- **What you should do**
Reproduce word for word the lines between those holding "Алкоксилированные полиэтиленимины имеют" and "особенно когда дело", inclusive, and nothing else from the data below.

Top of Task input

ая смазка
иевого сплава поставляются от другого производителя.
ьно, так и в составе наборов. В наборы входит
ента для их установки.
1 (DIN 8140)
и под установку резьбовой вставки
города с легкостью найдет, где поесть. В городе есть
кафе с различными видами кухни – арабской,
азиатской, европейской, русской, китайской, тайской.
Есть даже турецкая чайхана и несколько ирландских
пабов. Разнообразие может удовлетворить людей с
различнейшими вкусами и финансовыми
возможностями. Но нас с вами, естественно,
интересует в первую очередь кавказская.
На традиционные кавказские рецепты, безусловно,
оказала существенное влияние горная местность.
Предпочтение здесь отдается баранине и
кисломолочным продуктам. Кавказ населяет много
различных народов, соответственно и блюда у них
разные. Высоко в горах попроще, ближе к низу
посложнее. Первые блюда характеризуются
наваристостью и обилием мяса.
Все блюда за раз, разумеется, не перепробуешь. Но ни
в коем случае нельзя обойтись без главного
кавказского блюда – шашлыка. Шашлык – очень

Bottom of Task input
Top of Task input

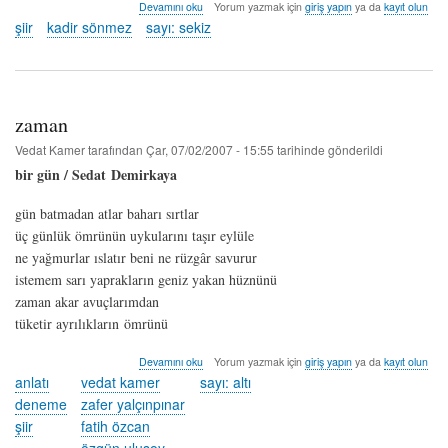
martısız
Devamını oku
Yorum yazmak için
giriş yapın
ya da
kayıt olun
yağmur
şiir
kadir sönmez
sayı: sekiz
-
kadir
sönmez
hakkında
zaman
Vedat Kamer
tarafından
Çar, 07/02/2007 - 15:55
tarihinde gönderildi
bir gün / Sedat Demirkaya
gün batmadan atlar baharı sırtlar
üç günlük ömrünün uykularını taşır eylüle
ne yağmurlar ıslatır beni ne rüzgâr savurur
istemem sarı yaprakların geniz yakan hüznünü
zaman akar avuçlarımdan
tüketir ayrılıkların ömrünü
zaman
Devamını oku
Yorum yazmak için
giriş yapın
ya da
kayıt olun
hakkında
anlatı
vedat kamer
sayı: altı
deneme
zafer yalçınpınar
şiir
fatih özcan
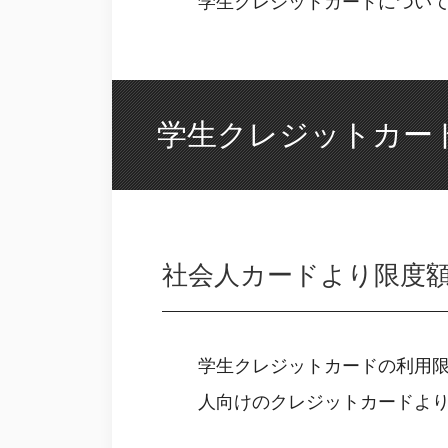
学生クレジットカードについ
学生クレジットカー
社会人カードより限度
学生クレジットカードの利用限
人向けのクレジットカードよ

Bottom of Task input
Top of Task input

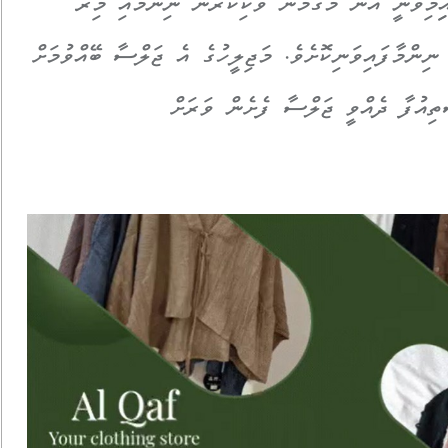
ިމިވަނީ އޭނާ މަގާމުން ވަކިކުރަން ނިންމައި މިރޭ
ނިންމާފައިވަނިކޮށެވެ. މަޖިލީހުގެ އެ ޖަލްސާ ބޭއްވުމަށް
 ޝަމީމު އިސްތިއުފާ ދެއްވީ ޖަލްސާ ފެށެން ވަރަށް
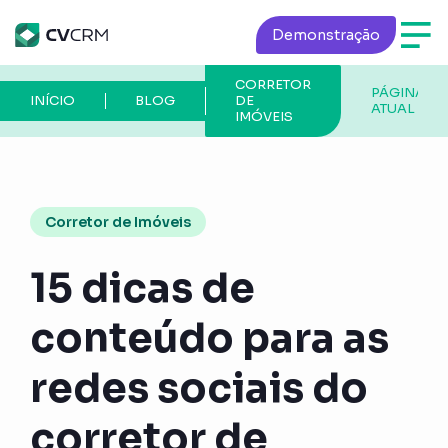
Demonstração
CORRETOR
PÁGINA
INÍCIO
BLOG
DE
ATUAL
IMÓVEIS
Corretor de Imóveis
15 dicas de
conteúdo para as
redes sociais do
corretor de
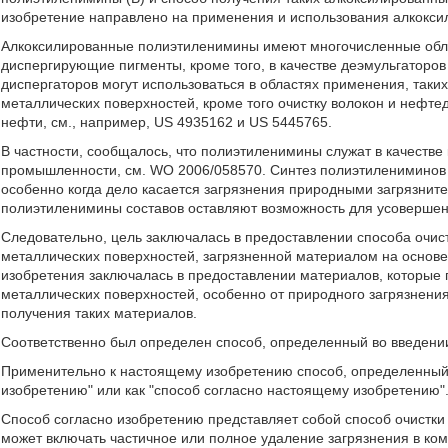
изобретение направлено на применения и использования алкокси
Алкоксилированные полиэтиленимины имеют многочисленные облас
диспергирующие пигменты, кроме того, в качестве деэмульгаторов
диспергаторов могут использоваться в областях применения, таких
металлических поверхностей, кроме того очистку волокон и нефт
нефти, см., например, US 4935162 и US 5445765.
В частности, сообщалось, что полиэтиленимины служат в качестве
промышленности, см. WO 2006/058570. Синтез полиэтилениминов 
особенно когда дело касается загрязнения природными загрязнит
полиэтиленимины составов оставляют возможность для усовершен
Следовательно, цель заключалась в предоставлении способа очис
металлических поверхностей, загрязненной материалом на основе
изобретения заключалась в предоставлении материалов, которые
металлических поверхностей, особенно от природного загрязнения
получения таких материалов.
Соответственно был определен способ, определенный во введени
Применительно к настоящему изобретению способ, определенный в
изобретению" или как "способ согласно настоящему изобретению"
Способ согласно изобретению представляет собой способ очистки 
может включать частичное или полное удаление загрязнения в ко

Bottom of Task input

- **Solution**
Алкоксилированные полиэтиленимины имеют многочисленные облас
диспергирующие пигменты, кроме того, в качестве деэмульгаторов
диспергаторов могут использоваться в областях применения, таких
металлических поверхностей, кроме того очистку волокон и нефт
нефти, см., например, US 4935162 и US 5445765.
В частности, сообщалось, что полиэтиленимины служат в качестве
промышленности, см. WO 2006/058570. Синтез полиэтилениминов 
особенно когда дело касается загрязнения природными загрязнит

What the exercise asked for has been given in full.